In this paper, we focus the importance of melatonin on several aspects regarding cardiovascular health. First, circadian hormones play a role because of the importance of circadian rhythms in cardiovascular health. Second, melatonin has a powerful antioxidant capacity and immunoregulatory effects. Lastly, it should also be emphasized that melatonin has the capacity to shape and interact with gut microbiota during this strategic moment of development.

2. Melatonin in Circadian Rhythms, in Relation to Cardiovascular Health

2.1. Melatonin and Circadian Rhythms

The composition of breast milk changes dramatically over a 24 h period and provides a powerful form of “chrononutrition.” It represents an important stage for the development of circadian rhythms with potentially significant effects not only on infant sleep but also on metabolism, growth, and future health.
Having a circadian rhythm implies a nocturnal secretion of melatonin that circulates through body fluids, including the milk of breastfeeding mothers [17]. Melatonin passes through the newborn digestive tract, interacts with the microbiota, and is absorbed by the intestine. Then, melatonin diffuses into the fluids of the newborn. This sequence of events is corroborated by the periodic presence of melatonin in the urine of breastfed but not formula-fed infants [42].
Melatonin that is periodically expressed for 24 h regulates and synchronizes a variety of reactions inside the cells in a circadian manner [43]. Regarding the cardiovascular system, peripheral clocks are present in each of the cardiovascular cell types, and clock genes and clock-controlled genes have an important role in cardiovascular homeostasis [44]. In the heart, approximately 8 to 10% of the genes display circadian variations. Consequently, the metabolism and activity of cells, such as cardiomyocytes, the endocrine system, and the autonomic nervous system, which are involved in the regulation of cardiovascular function, all display circadian rhythms [45,46]. The blood pressure shows daily variations with a particular surge at the end of the night at the time of waking [47]. It is also notable that the heart rate increases during the day and decreases during the night. Contrarily, coagulation activity increases during the night, is high in the morning, and decreases during the daytime. The vascular tone of the coronary artery, which decreases the coronary blood flow, also displays circadian rhythms with higher levels in the morning [48,49].
After birth, the heart and vascular system of the newborn continues to develop and grow.
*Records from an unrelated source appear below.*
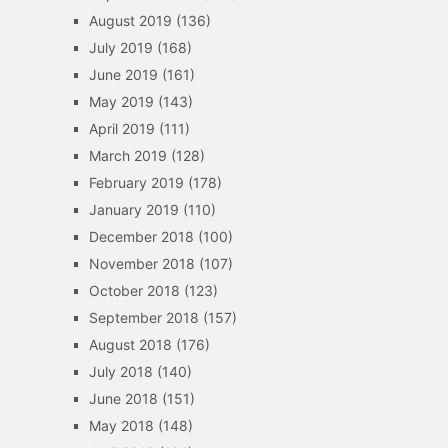
August 2019
(136)
July 2019
(168)
June 2019
(161)
May 2019
(143)
April 2019
(111)
March 2019
(128)
February 2019
(178)
January 2019
(110)
December 2018
(100)
November 2018
(107)
October 2018
(123)
September 2018
(157)
August 2018
(176)
July 2018
(140)
June 2018
(151)
May 2018
(148)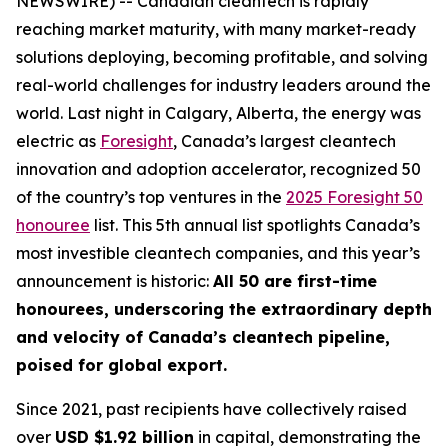
NEWSWIRE) -- Canadian cleantech is rapidly
reaching market maturity, with many market-ready
solutions deploying, becoming profitable, and solving
real-world challenges for industry leaders around the
world. Last night in Calgary, Alberta, the energy was
electric as
Foresight
, Canada’s largest cleantech
innovation and adoption accelerator, recognized 50
of the country’s top ventures in the
2025 Foresight 50
honouree
list. This 5th annual list spotlights Canada’s
most investible cleantech companies, and this year’s
announcement is historic:
All 50 are first-time
honourees, underscoring the extraordinary depth
and velocity of Canada’s cleantech pipeline,
poised for global export.
Since 2021, past recipients have collectively raised
over
USD $1.92 billion
in capital, demonstrating the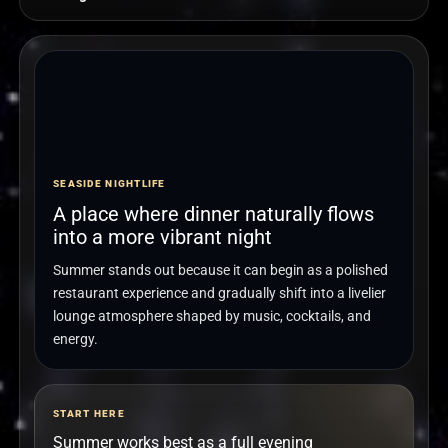
SEASIDE NIGHTLIFE
A place where dinner naturally flows
into a more vibrant night
Summer stands out because it can begin as a polished
restaurant experience and gradually shift into a livelier
lounge atmosphere shaped by music, cocktails, and
energy.
START HERE
Summer works best as a full evening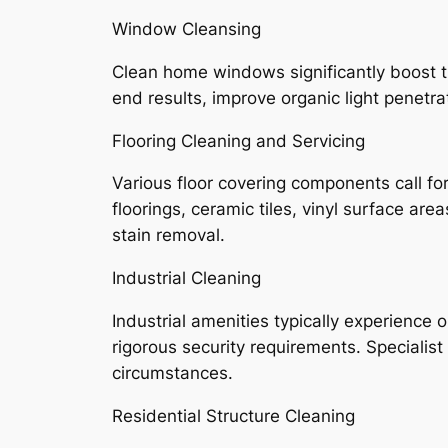
Window Cleansing
Clean home windows significantly boost t
end results, improve organic light penetr
Flooring Cleaning and Servicing
Various floor covering components call fo
floorings, ceramic tiles, vinyl surface ar
stain removal.
Industrial Cleaning
Industrial amenities typically experience
rigorous security requirements. Specialis
circumstances.
Residential Structure Cleaning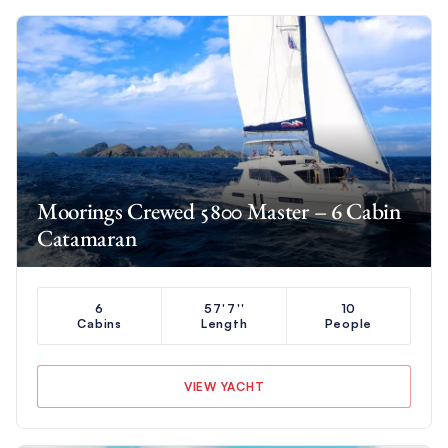
Moorings Crewed 5800 Master – 6 Cabin
Catamaran
6
57'7''
10
Cabins
Length
People
VIEW YACHT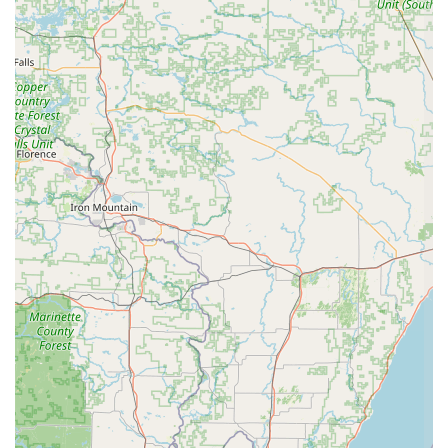
following contact information:
Address: 300 E Mill St #202, Plymouth, WI 53073, USA
Phone: (920) 893-0666
Mobile Phone: +1 920-893-0666
Reaching out directly via phone is an excellent way to inquire
about specific class schedules, tuition fees, registration
processes, and any other questions you may have. The staff
at Brittany's School of Dance are known for their
responsiveness and willingness to assist both prospective and
current families.
In conclusion, Brittany's School of Dance stands out as an
exceptional local resource for dance education in Plymouth,
Wisconsin. For locals, this studio offers far more than just
dance instruction; it provides a supportive community, a
nurturing environment, and a pathway for personal growth that
extends well beyond the dance floor. The glowing testimonials
from parents underscore the studio's commitment to
excellence, from their specialized approach with the youngest
dancers to their comprehensive programs for advanced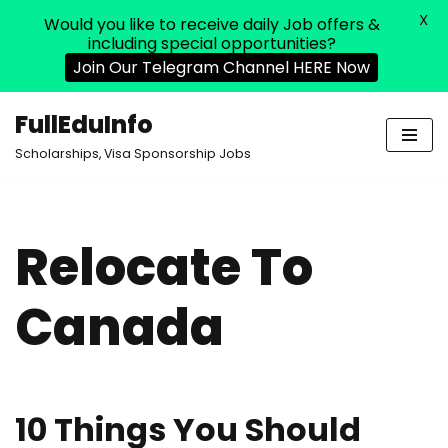
X
Would you like to receive daily Job offers &
including special opportunities?
Join Our Telegram Channel HERE Now
FullEduInfo
Skip
Scholarships, Visa Sponsorship Jobs
to
content
Relocate To
Canada
10 Things You Should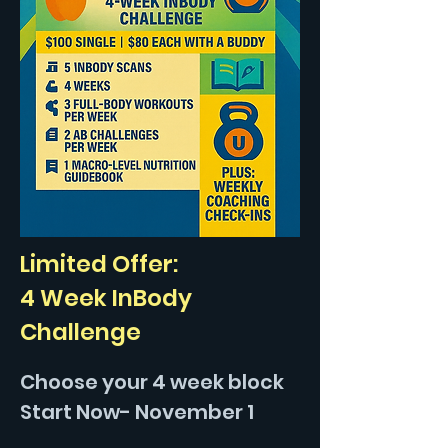
Limited Offer:
4 Week InBody
Challenge
Choose your 4 week block
Start Now- November 1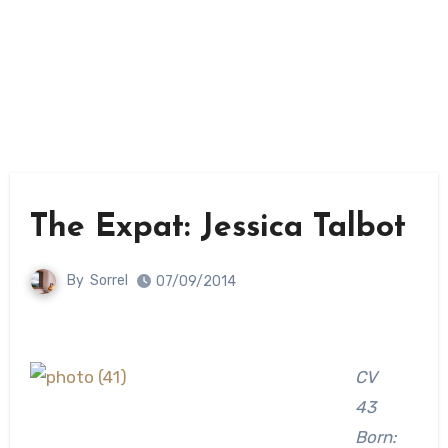
The Expat: Jessica Talbot
By
Sorrel
07/09/2014
CV
43
Born: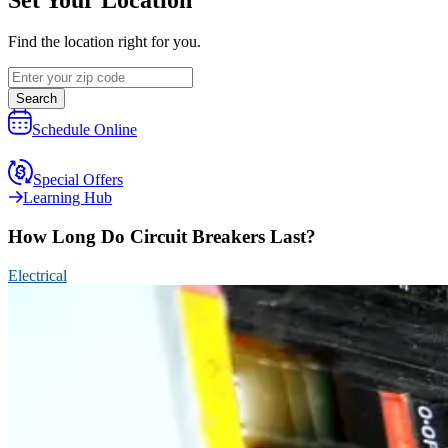
Find the location right for you.
Search
Schedule Online
Special Offers
Learning Hub
How Long Do Circuit Breakers Last?
Electrical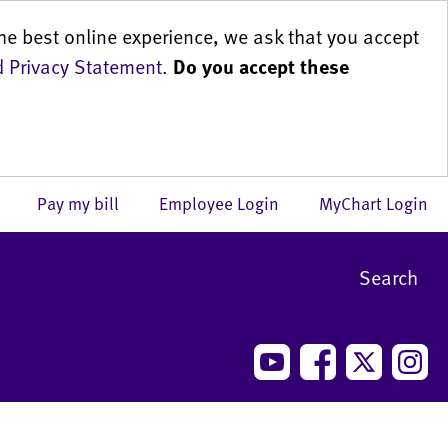
he best online experience, we ask that you accept
 Privacy Statement
.
Do you accept these
us
Pay my bill
Employee Login
MyChart Login
Search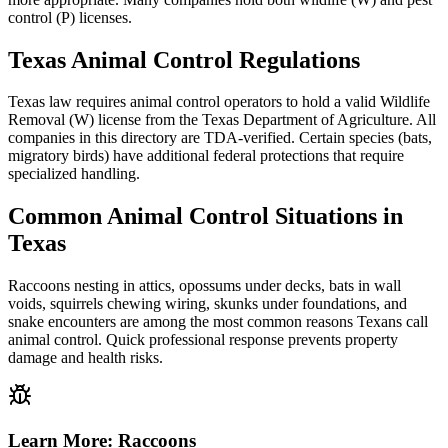
control (P) licenses.
Texas Animal Control Regulations
Texas law requires animal control operators to hold a valid Wildlife
Removal (W) license from the Texas Department of Agriculture. All
companies in this directory are TDA-verified. Certain species (bats,
migratory birds) have additional federal protections that require
specialized handling.
Common Animal Control Situations in
Texas
Raccoons nesting in attics, opossums under decks, bats in wall
voids, squirrels chewing wiring, skunks under foundations, and
snake encounters are among the most common reasons Texans call
animal control. Quick professional response prevents property
damage and health risks.
Learn More:
Raccoons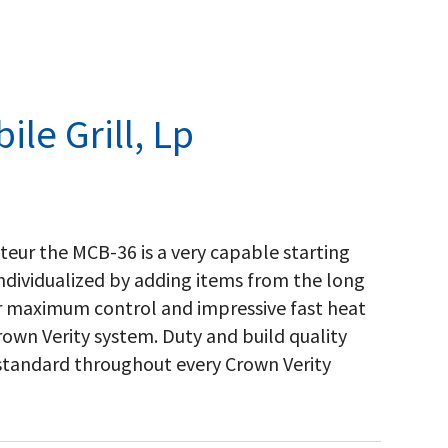
le Grill, Lp
nteur the MCB-36 is a very capable starting
 individualized by adding items from the long
for maximum control and impressive fast heat
own Verity system. Duty and build quality
 standard throughout every Crown Verity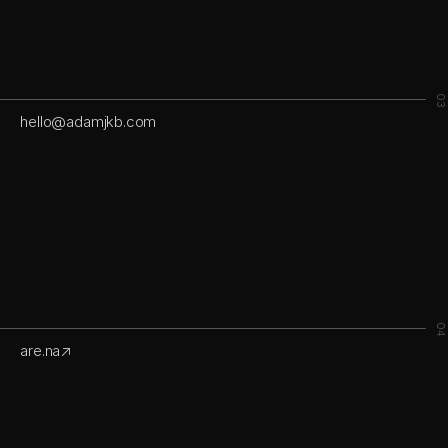
03
hello@adamjkb.com
04
are.na↗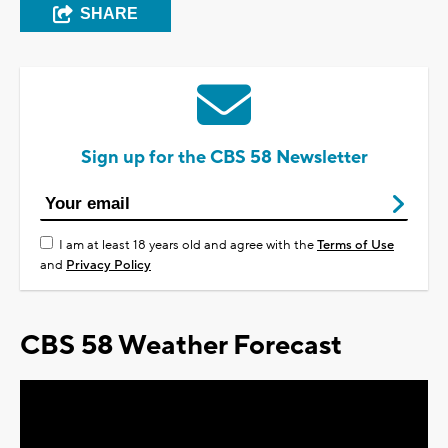
SHARE
Sign up for the CBS 58 Newsletter
I am at least 18 years old and agree with the
Terms of Use
and
Privacy Policy
CBS 58 Weather Forecast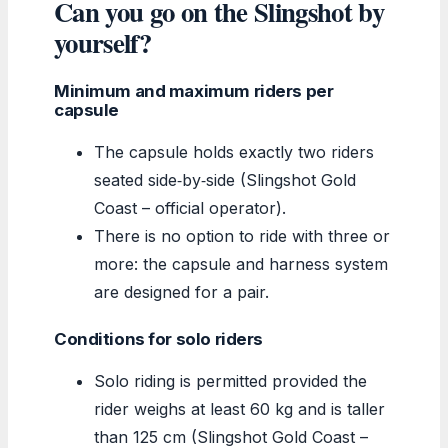
Can you go on the Slingshot by
yourself?
Minimum and maximum riders per
capsule
The capsule holds exactly two riders
seated side‑by‑side (Slingshot Gold
Coast – official operator).
There is no option to ride with three or
more: the capsule and harness system
are designed for a pair.
Conditions for solo riders
Solo riding is permitted provided the
rider weighs at least 60 kg and is taller
than 125 cm (Slingshot Gold Coast –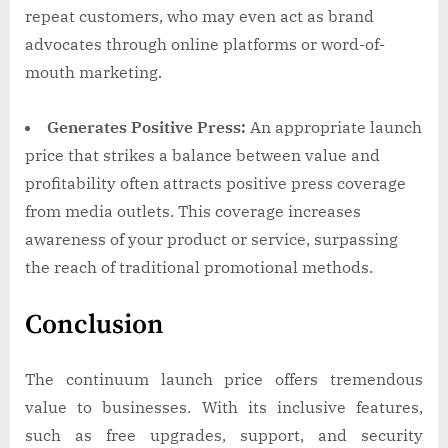
repeat customers, who may even act as brand
advocates through online platforms or word-of-
mouth marketing.
Generates Positive Press:
An appropriate launch
price that strikes a balance between value and
profitability often attracts positive press coverage
from media outlets. This coverage increases
awareness of your product or service, surpassing
the reach of traditional promotional methods.
Conclusion
The continuum launch price offers tremendous
value to businesses. With its inclusive features,
such as free upgrades, support, and security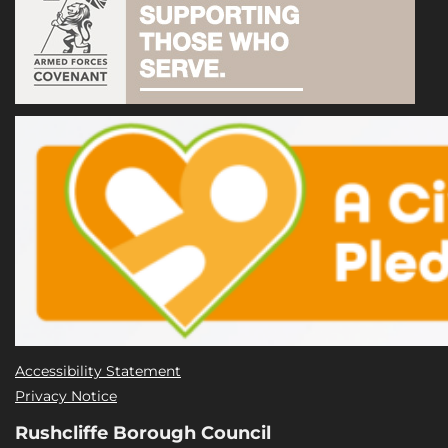
Accessibility Statement
Privacy Notice
Rushcliffe Borough Council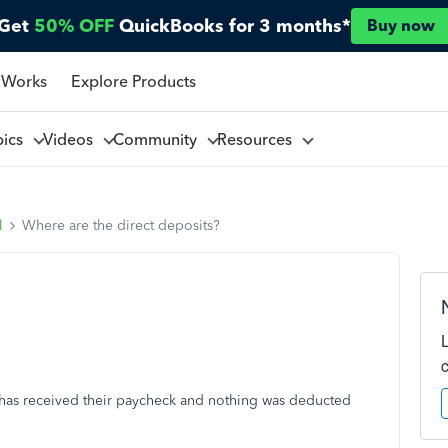
Get
50% OFF
QuickBooks for 3 months*
Buy now
 Works
Explore Products
pics
Videos
Community
Resources
l
Where are the direct deposits?
 has received their paycheck and nothing was deducted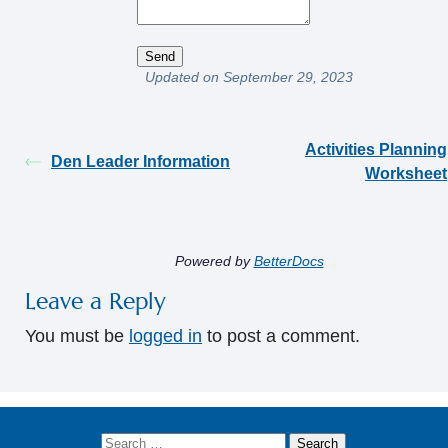
Updated on September 29, 2023
Activities Planning
Den Leader Information
Worksheet
Powered by
BetterDocs
Leave a Reply
You must be
logged in
to post a comment.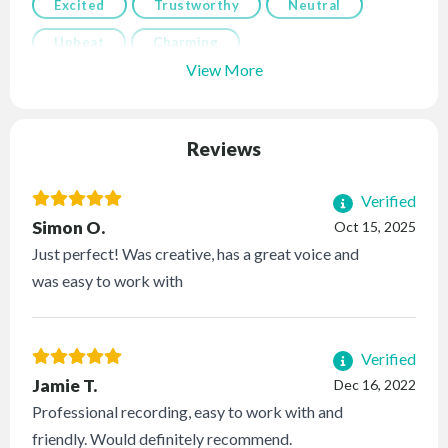
Excited
Trustworthy
Neutral
Upbeat
Charming
View More
Reviews
Verified
Simon O.
Oct 15, 2025
Just perfect! Was creative, has a great voice and
was easy to work with
Verified
Jamie T.
Dec 16, 2022
Professional recording, easy to work with and
friendly. Would definitely recommend.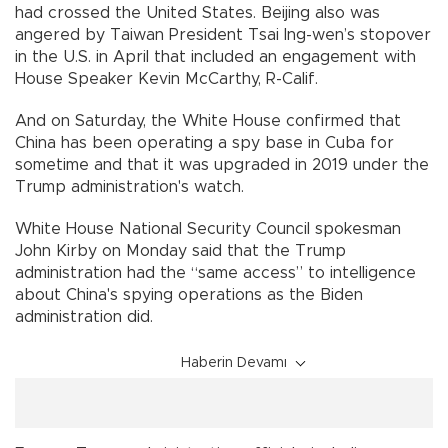
had crossed the United States. Beijing also was
angered by Taiwan President Tsai Ing-wen’s stopover
in the U.S. in April that included an engagement with
House Speaker Kevin McCarthy, R-Calif.
And on Saturday, the White House confirmed that
China has been operating a spy base in Cuba for
sometime and that it was upgraded in 2019 under the
Trump administration's watch.
White House National Security Council spokesman
John Kirby on Monday said that the Trump
administration had the “same access” to intelligence
about China's spying operations as the Biden
administration did.
Haberin Devamı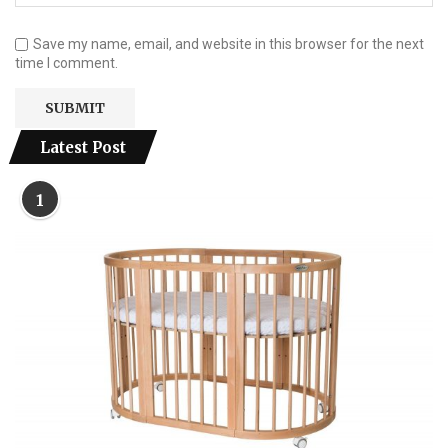
Save my name, email, and website in this browser for the next
time I comment.
Latest Post
1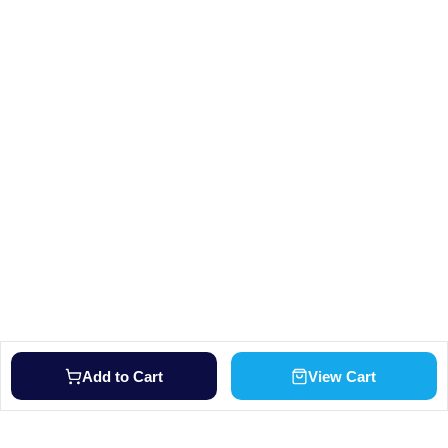
Add to Cart
View Cart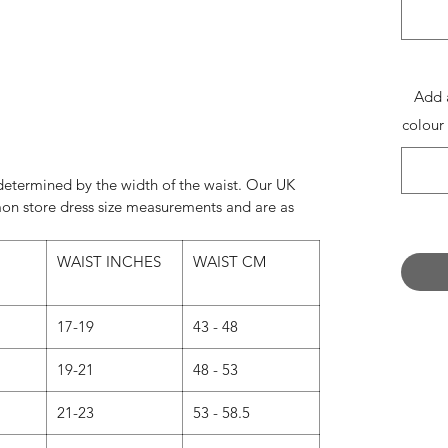
nce Photography
rnecoxphotography.co.uk
:@shaneen_rosewarnecox
Add 
colour
e determined by the width of the waist. Our UK
on store dress size measurements and are as
WAIST INCHES
WAIST CM
17-19
43 - 48
19-21
48 - 53
21-23
53 - 58.5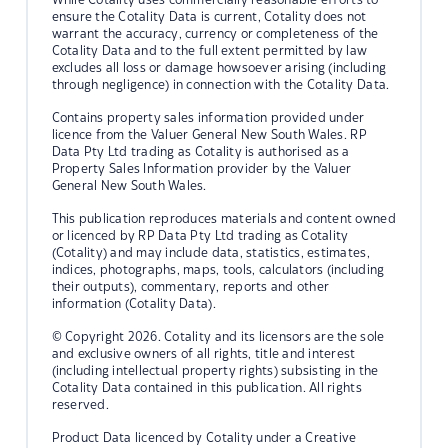
ensure the Cotality Data is current, Cotality does not
warrant the accuracy, currency or completeness of the
Cotality Data and to the full extent permitted by law
excludes all loss or damage howsoever arising (including
through negligence) in connection with the Cotality Data.
Contains property sales information provided under
licence from the Valuer General New South Wales. RP
Data Pty Ltd trading as Cotality is authorised as a
Property Sales Information provider by the Valuer
General New South Wales.
This publication reproduces materials and content owned
or licenced by RP Data Pty Ltd trading as Cotality
(Cotality) and may include data, statistics, estimates,
indices, photographs, maps, tools, calculators (including
their outputs), commentary, reports and other
information (Cotality Data).
© Copyright 2026. Cotality and its licensors are the sole
and exclusive owners of all rights, title and interest
(including intellectual property rights) subsisting in the
Cotality Data contained in this publication. All rights
reserved.
Product Data licenced by Cotality under a Creative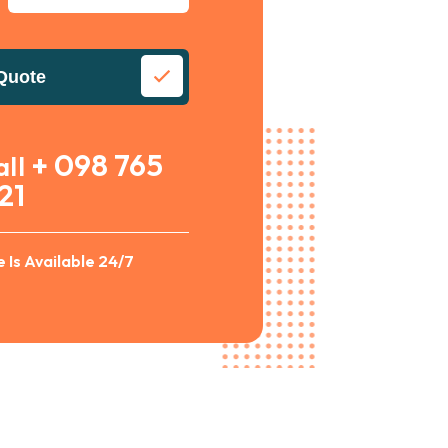
Quote
+ 098 765
all
21
 Is Available 24/7
Alternative: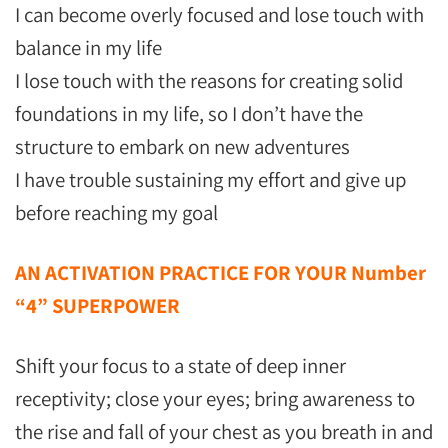
I can become overly focused and lose touch with
balance in my life
I lose touch with the reasons for creating solid
foundations in my life, so I don’t have the
structure to embark on new adventures
I have trouble sustaining my effort and give up
before reaching my goal
AN ACTIVATION PRACTICE FOR YOUR Number
“4” SUPERPOWER
Shift your focus to a state of deep inner
receptivity; close your eyes; bring awareness to
the rise and fall of your chest as you breath in and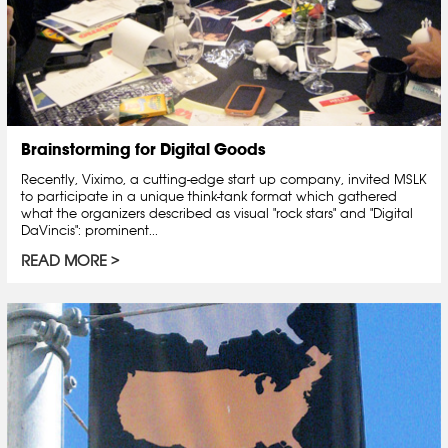
Brainstorming for Digital Goods
Recently, Viximo, a cutting-edge start up company, invited MSLK
to participate in a unique think-tank format which gathered
what the organizers described as visual "rock stars" and "Digital
DaVincis": prominent...
READ MORE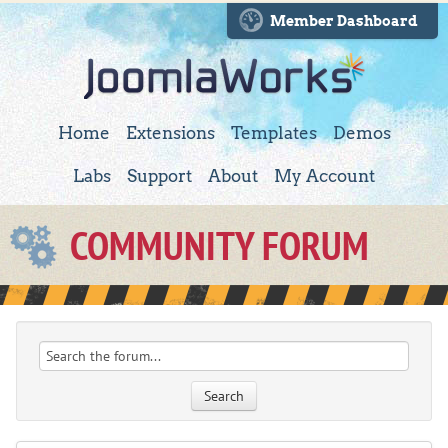
Member Dashboard
Home
Extensions
Templates
Demos
Labs
Support
About
My Account
COMMUNITY FORUM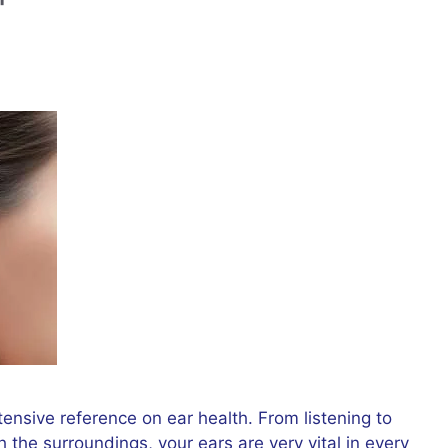
ensive reference on ear health. From listening to
 the surroundings, your ears are very vital in every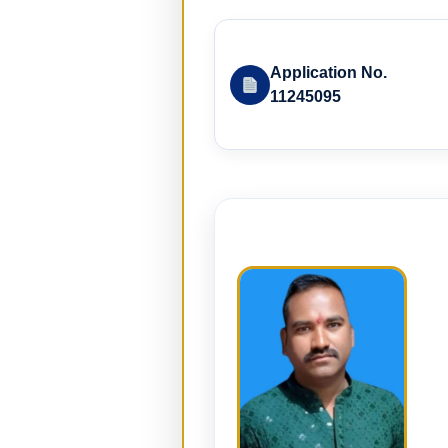
Application No.
11245095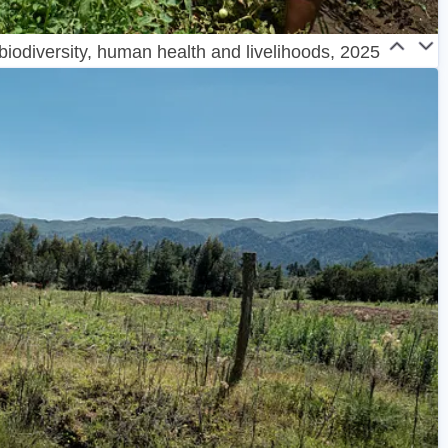
 biodiversity, human health and livelihoods, 2025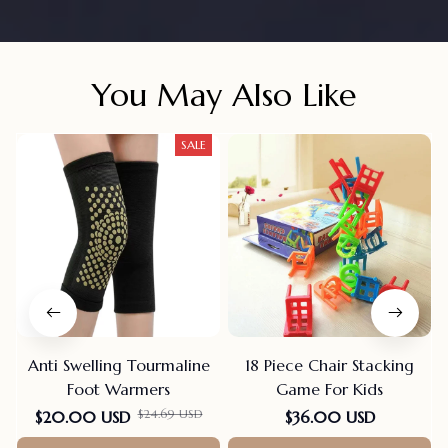
You May Also Like
SALE
Anti Swelling Tourmaline
18 Piece Chair Stacking
Foot Warmers
Game For Kids
$24.69 USD
$20.00 USD
$36.00 USD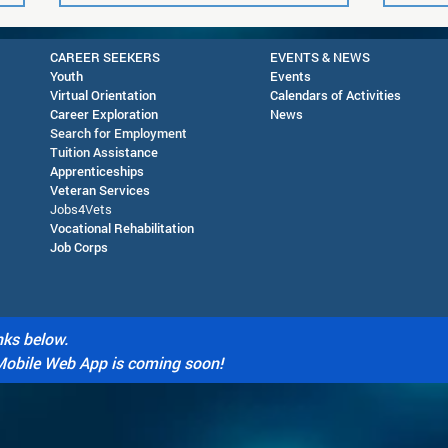
CAREER SEEKERS
EVENTS & NEWS
Youth
Events
Virtual Orientation
Calendars of Activities
Career Exploration
News
Search for Employment
Tuition Assis
tance
Apprenticeships
Veteran Services
Future Readiness Night at
AJC 
Jobs4Vets
Silver High School - October
in D
Vocational Rehabilitation
Job Corps
1, 2026
nks below.
Mobile Web App is coming soon!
Cells such as cardiac fibroblasts continue to proliferate until being present in equivalent numbers as the cardiomyocytes in the adult heart [50]. These particular fibroblasts transmit the electric signal to adjacent cells, including cardiomyocytes, and are therefore involved not only in the structure but also in the function of the heart [50]. Moreover, the cellular microenvironment influences the proliferation, mobilization, and differentiation processes of progenitor cells involved in the growth and development of the cardiovascular system [50]. This sequence of events makes the first months of life a critical period for potential cardiac health programming by environmental factors [51].
The intake of melatonin through breast milk by newborns helps maintain their physiological mechanisms in a circadian manner. Through its direct activity on cellular pathways and via the synchronization of the peripheral clocks, melatonin entrains rhythms in the cardiovascular system that are essential to its homeostasis and function and, hence, to future cardiovascular health.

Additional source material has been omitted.